Alone in a canyon . . . spooky
Walking down the Bright Angel Trail in The Grand Canyon (only got about a mile before the impending darkness made me turn around)
Zion. Sidenote for those who have been: I almost made it up angel's landing despite the snow. I got kinda spooked toward the end though (after the first round of chains) and turned back.
And yet it is inhabitable. People lived in these places for thousands of years. And many of them still live here without the extreme changes that other cultures have made in response to our colonial occupation. I guess there’s some safety to the desert. It’s the area that no one wants. No one ever really tried to take the lands of the pueblo peoples because nobody wants it (well except the Navajo who have been beating up on the Hopi). So Hooray for the desert peoples for not getting pushed off their land, killed in war, or killed by disease!!!!
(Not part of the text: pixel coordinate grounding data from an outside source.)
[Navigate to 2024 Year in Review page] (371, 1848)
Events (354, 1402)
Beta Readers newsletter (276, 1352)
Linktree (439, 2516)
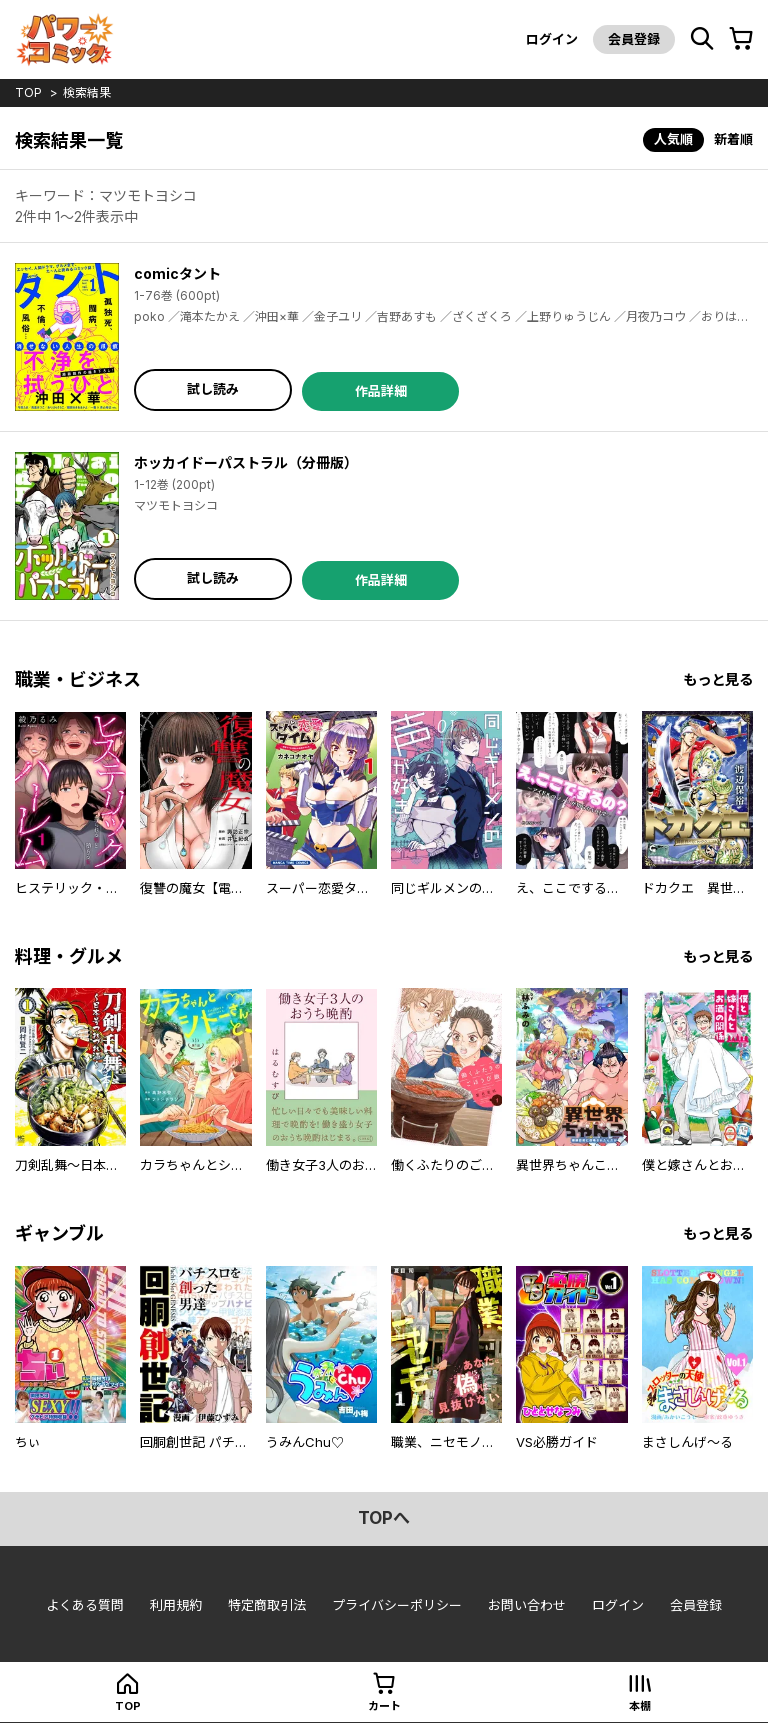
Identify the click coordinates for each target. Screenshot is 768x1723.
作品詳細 (381, 391)
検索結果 (87, 92)
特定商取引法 (267, 1605)
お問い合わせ (527, 1605)
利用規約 (176, 1605)
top (28, 92)
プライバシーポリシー (397, 1605)
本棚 (640, 1706)
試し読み (213, 389)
The unilineal evolutionist anthropologists of the 1800’s based a lot of their theories on archeological evidence from this region. They came up with theories that said cultures develop along a unilineal path of development (some faster or slower than others). They saw the mission of anthropology as an attempt to classify each culture at a point along a stage of evolution and then use this to get a glimpse into what our own culture looked like at various points in the past. This was of course a complete bastardization of Darwin’s evolutionary theory which is infinitely multi-directional, but the unilineal evolutionists never actually read evolutionary theory and didn’t quite get it. In the early 1900’s an anthropologist named Franz Boas looked at all the evidence and discovered that you could only support a unilineal theory by leaving out key artifacts and pieces of evidence. He wrote a paper called “The Limits of the Comparitave Method of Anthropology”. A few years later the unilineal evolution movement was dead.
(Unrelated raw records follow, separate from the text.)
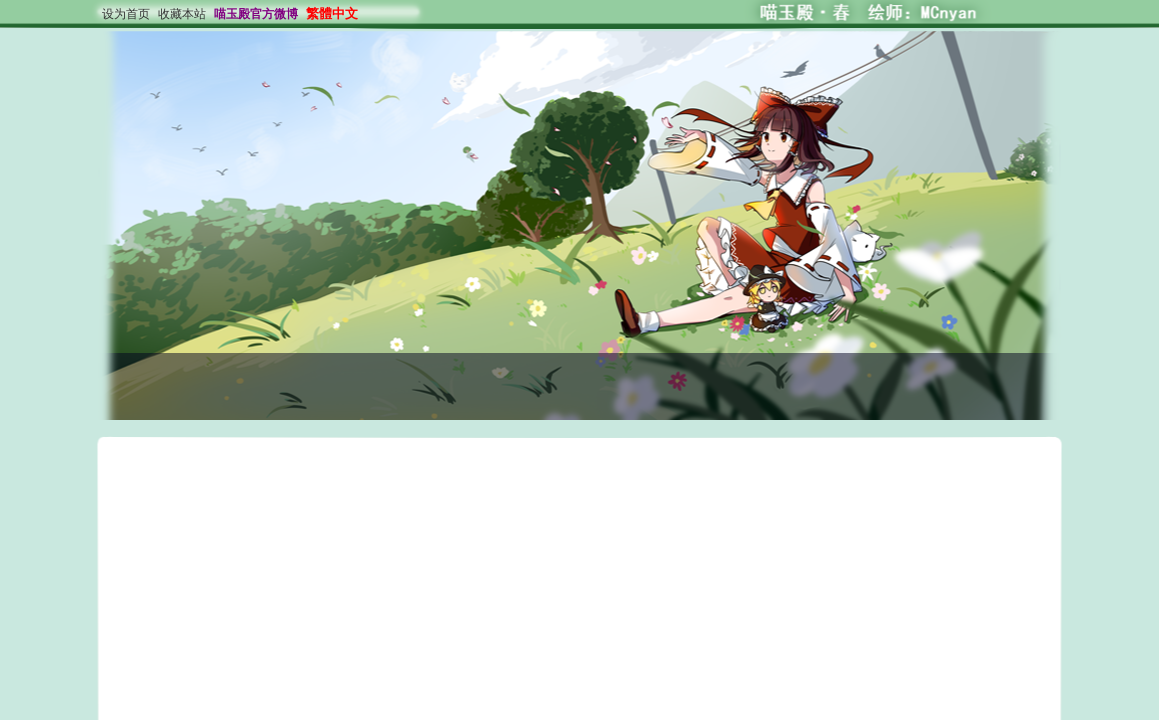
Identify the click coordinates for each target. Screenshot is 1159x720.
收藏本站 (182, 14)
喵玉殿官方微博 (256, 14)
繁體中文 (332, 13)
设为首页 (126, 14)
One prominent unilenial evolutionist, Edward Tyler, had a theory that little pieces of our barbaric past would make it through evolution and would exist like living fossils in our own culture. I think he was on the ball here. I have a few examples. My first is debutant balls. The best part about debutant balls is that even people who participate in these remnants of our barbaric past actually think it makes them special. Unfortunately, it only makes them special in the “special ed” sense. Here is another remnant from our barbaric past. And here is another. Man I try to defend my southern homeland, but this is tough, some of this stuff is just too embarrassing. Oh wait a second, it seems that the north has also held onto some remnants of their barbaric pasts. We all suck.
Anyways I gotta go before my internet runs out. Hopefully I’m purified enough to enjoy a few days of skiing in Park City, UT and Salida, CO.
I'm hoping that the yuppyized pueblo architecture and art of Sedona contributed to a spiritual cleansing.